Остальное, доченька, о моей жизни в Париже, ты прочтешь потом. Постарайся понять меня и не осуждать.
(Манон совсем обессилела и перешла на шепот, я записываю лишь то, что мне удается расслышать. Она вздрагивает каждый раз, как только где-то открывается дверь. Она все еще ждет его, этого мужчину из Парижа. Она все еще надеется.)
Почему же Жан не приехал?
Слишком больно?
Да. Слишком больно.
Боль оглупляет мужчину. Глупый мужчина легче поддается страху.
Рак жизни – вот что было у моего ворона.
(Моя дочь тает на глазах. Я пишу и стараюсь не плакать. Она спрашивает, доживет ли до утра. Я лгу ей и говорю: да. Она говорит, что я, как и Люк, лгу.
На несколько минут она засыпает. Люк берет на руки ребенка. Манон просыпается.)
Письмо он получил, говорит мадам Розалетт, добрая душа. Она позаботится о нем, насколько это в ее силах, насколько он позволит «заботиться о нем». Я говорю ей: «Это гордость! Глупость! Боль!»
Она пишет, что он разбил всю мебель и словно окаменел. Словно умер.
Ну, значит, мы опять вместе.
(Моя дочь рассмеялась.)
Мама написала что-то такое, чего не должна была писать.

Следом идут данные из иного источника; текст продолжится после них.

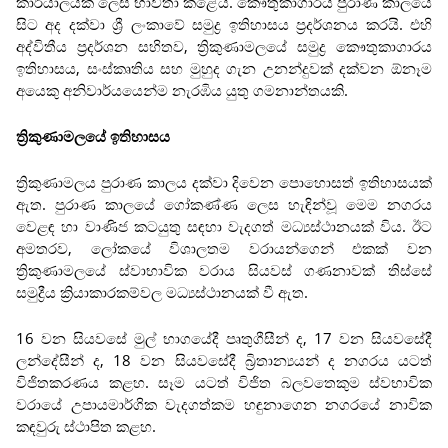
කාර්යාලයක් ලෙස භාවිතා කළේය. කෞතුකාගාරය පුරාණ කාලයේ
සිට අද දක්වා ශ්‍රී ලංකාවේ සමුද්‍ර ඉතිහාසය ප්‍රදර්ශනය කරයි. එහි
අද්විතීය ප්‍රදර්ශන සහිතව, ත්‍රිකුණාමලයේ සමුද්‍ර කෞතුකාගාරය
ඉතිහාසය, සංස්කෘතිය සහ මුහුද ගැන උනන්දුවක් දක්වන ඕනෑම
අයෙකු අනිවාර්යයෙන්ම නැරඹිය යුතු ගමනාන්තයකි.
ත්‍රිකුණාමලයේ ඉතිහාසය
ත්‍රිකුණාමලය පුරාණ කාලය දක්වා දිවෙන පොහොසත් ඉතිහාසයක්
ඇත. පුරාණ කාලයේ ගෝකණ්ණ ලෙස හැඳින්වූ මෙම නගරය
වෙළඳ හා වාණිජ කටයුතු සඳහා වැදගත් මධ්‍යස්ථානයක් විය. ඊට
අමතරව, ලෝකයේ විශාලතම වරායන්ගෙන් එකක් වන
ත්‍රිකුණාමලයේ ස්වාභාවික වරාය සියවස් ගණනාවක් තිස්සේ
සමුද්‍රීය ක්‍රියාකාරකම්වල මධ්‍යස්ථානයක් වී ඇත.
16 වන සියවසේ මුල් භාගයේදී පෘතුගීසීන් ද, 17 වන සියවසේදී
ලන්දේසීන් ද, 18 වන සියවසේදී බ්‍රිතාන්‍යයන් ද නගරය යටත්
විජිතකරණය කළහ. සෑම යටත් විජිත බලවතෙකුම ස්වභාවික
වරායේ උපායමාර්ගික වැදගත්කම හඳුනාගෙන නගරයේ නාවික
කඳවුරු ස්ථාපිත කළහ.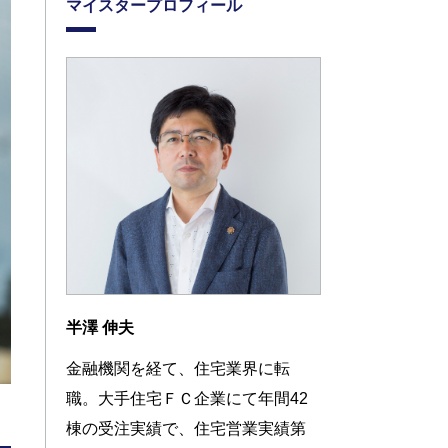
マイスタープロフィール
半澤 伸夫
金融機関を経て、住宅業界に転
職。大手住宅ＦＣ企業にて年間42
棟の受注実績で、住宅営業実績第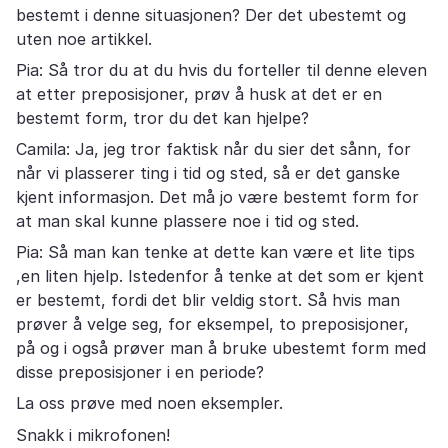
bestemt i denne situasjonen? Der det ubestemt og
uten noe artikkel.
Pia: Så tror du at du hvis du forteller til denne eleven
at etter preposisjoner, prøv å husk at det er en
bestemt form, tror du det kan hjelpe?
Camila: Ja, jeg tror faktisk når du sier det sånn, for
når vi plasserer ting i tid og sted, så er det ganske
kjent informasjon. Det må jo være bestemt form for
at man skal kunne plassere noe i tid og sted.
Pia: Så man kan tenke at dette kan være et lite tips
,en liten hjelp. Istedenfor å tenke at det som er kjent
er bestemt, fordi det blir veldig stort. Så hvis man
prøver å velge seg, for eksempel, to preposisjoner,
på og i også prøver man å bruke ubestemt form med
disse preposisjoner i en periode?
La oss prøve med noen eksempler.
Snakk i mikrofonen!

И не хочет показывать мне написанное.
Мы ползем уже последние метры.
А что мне еще остается? Молча лежать обряженной в лучшее белье и ждать, когда Безносая замахнется своей косой?
(Она опять рассмеялась и закашлялась. За окнами снег укрыл кедры белым саваном. Боже, я ненавижу Тебя, потому что Ты отнимаешь у меня дочь и оставляешь мне ее дитя, чтобы усилить скорбь. Как мне жить дальше? Или Ты думаешь, что это очень просто – заменить мертвую дочь внучкой? Как заменяют сдохшую кошку новым котенком?)

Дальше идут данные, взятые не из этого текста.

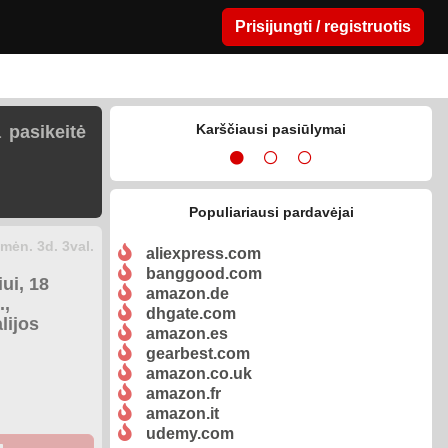
Prisijungti / registruotis
Karščiausi pasiūlymai
 pasikeitė
Populiariausi pardavėjai
mėn. 3d. 3val.
aliexpress.com
banggood.com
ui, 18
amazon.de
.,
dhgate.com
lijos
amazon.es
gearbest.com
amazon.co.uk
amazon.fr
amazon.it
udemy.com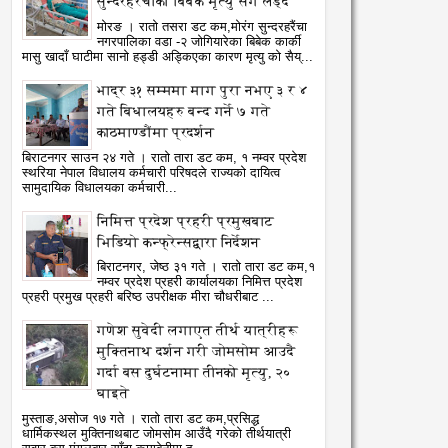
सुन्दरहरैंचाका बिबेक मृत्यु सँग लड्दै
मोरङ । रातो तसरा डट कम,मोरंग सुन्दरहरैंचा
नगरपालिका वडा -२ जोगियारेका बिबेक कार्की
मासु खादाँ घाटीमा सानो हड्डी अड्किएका कारण मृत्यु को सैय्...
भाद्र ३१ सम्ममा माग पुरा नभए ३ र ४
गते बिधालयहरु बन्द गर्ने ७ गते
काठमाण्डौंमा प्रदर्शन
बिराटनगर साउन २४ गते । रातो तारा डट कम, १ नम्वर प्रदेश
स्थरिया नेपाल विधालय कर्मचारी परिषदले राज्यको दायित्व
सामुदायिक विधालयका कर्मचारी...
निमित्त प्रदेश प्रहरी प्रमुखबाट
भिडियो कन्फ्रेन्सद्वारा निर्देशन
बिराटनगर, जेष्ठ ३१ गते । रातो तारा डट कम,१
नम्वर प्रदेश प्रहरी कार्यालयका निमित्त प्रदेश
प्रहरी प्रमुख प्रहरी बरिष्ठ उपरीक्षक मीरा चौधरीबाट ...
गणेश सुवेदी लगाएत तीर्थ यात्रीहरू
मुक्तिनाथ दर्शन गरी जोमसोम आउदै
गर्दा बस दुर्घटनामा तीनको मृत्यु, २०
घाइते
मुस्ताङ,असोज १७ गते । रातो तारा डट कम,प्रसिद्ध
धार्मिकस्थल मुक्तिनाथबाट जोमसोम आउँदै गरेको तीर्थयात्री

Может, и в самом деле нужно жить, как жил, до последней минуты, потому что именно это и бесит смерть – жизнь до последнего глотка?
(Моя дочь опять закашлялась. Прошло минут двадцать, прежде чем она опять заговорила. Она с трудом подбирает слова.
«Сахар», – произносит она. Но это не то, что она хотела сказать, и она сердится.
«Танго», – шепчет она.
«Дверь на тирамису!» – кричит она.
Я знаю, она имеет в виду дверь на террасу.)
Жан. Люк. Вы оба…
В конце концов… я просто выйду из дому…
В свою лучшую комнату, в конце коридора…
А оттуда в сад… И там я стану светом и пойду куда захочу…
Я смотрю иногда, вечером, на этот дом, в котором мы жили вместе…
Я вижу тебя, Люк, любимый мой, вижу, как ты бродишь по комнатам, а тебя, Жан, я вижу в других…
Ты ищешь меня…
В закрытых комнатах ты меня, конечно, уже не найдешь…
Посмотри сюда, наверх!
Подними голову – я здесь!..
Подумай обо мне и произнеси мое имя!
То, что я теперь далеко, ничего не изменило.
Смерть, в сущности, ничего не значит.
Она ничего не меняет.
Мы навсегда останемся друг для друга тем, чем были.